Dal suono al profumo. 
Tocca poi ad un’attraente  fanciulla in rosso vinaccia (Giusy De Rienzo), tra petali di fiori, essenze di frutta ed aromi dei più vari, comporre in diversi  calici, dopo aver pestato gli ingredienti in un mortaio, il succo amabile delle diverse qualità di vino, che porge di volta in volta all’odorato degli spettatori. Ma l’amabile sacerdotessa in un attimo si trasforma in strega, e rivela  la parte più nascosta di sé, tra i fumi dell’alcool. E compone non vino, ma aceto.
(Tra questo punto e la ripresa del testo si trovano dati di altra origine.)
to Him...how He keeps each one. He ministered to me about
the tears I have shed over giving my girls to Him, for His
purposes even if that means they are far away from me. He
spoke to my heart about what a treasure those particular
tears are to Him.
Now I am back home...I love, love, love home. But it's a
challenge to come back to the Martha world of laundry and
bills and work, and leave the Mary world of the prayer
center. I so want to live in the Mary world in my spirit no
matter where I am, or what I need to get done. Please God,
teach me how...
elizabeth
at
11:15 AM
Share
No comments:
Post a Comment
Come fosse facile, ottenere il vino…Ci vuole fatica, altroché, quella che ogni giorno, per un tempo che si direbbe infinito, chi lo produce deve compiere per giungere al  massimo risultato. Lo sa chi pigia (Newton Fusco), come si faceva una volta, l’uva nei tini e poi attende che fermenti e si trasformi da acino in succo. Sì, ma “ ‘o profum’ d’’a fatica t’o scuord’”, quando sei preso nell’opera, anzi “quando fai il vino tuo, non la senti proprio!”.
C’è tempo, infine, per lasciarsi rapire da un’altra suggestione: stavolta è il vino stesso a parlare, a raccontare la danza sublime, un tango, naturalmente, e non c’è altro per sedurre, e la gioia immensa che compie nello scendere nella gola di un uomo sfinito, e ridargli le forze. Meglio che il freddo delle cantine, il caldo avvolgente del corpo umano.
“Un buon sorso di vino e la vita cambia. Perché il vino è come musica – conclude Vinicio – e il suo ritmo può essere piano, adagio, lento e forte e legarsi a differenti melodie di altrettanti autori, che lo caratterizzano.”
Tutto è compiuto, non resta che gustare insieme, infine, seduti su panche bianche nel buio, lo splendido umore rosso. “Bevilo tutto, bevilo qua”, esortano gli attori, offrendo i calici agli spettatori, in un “baccanale” conclusivo, in cui c’è spazio per aneddoti, battute, risate, canti allegri e tristi e per il brindisi più famoso: “Aiza aiza aiza, acala acala acala, accosta accosta accosta, ‘a saluta nostra…”   
Uno spettacolo che è stato davvero un’apprezzatissima  “chicca”, che rivela uno studio attento dei particolari, e una cura speciale, dalla  scelta delle musiche a quella dei testi, alla sapienza delle interpretazioni, in cui ciascun elemento contribuisce e partecipa al risultato finale ed è inscindibile dagli altri. Applausi convinti e la speranza di poterlo rivedere presto in scena.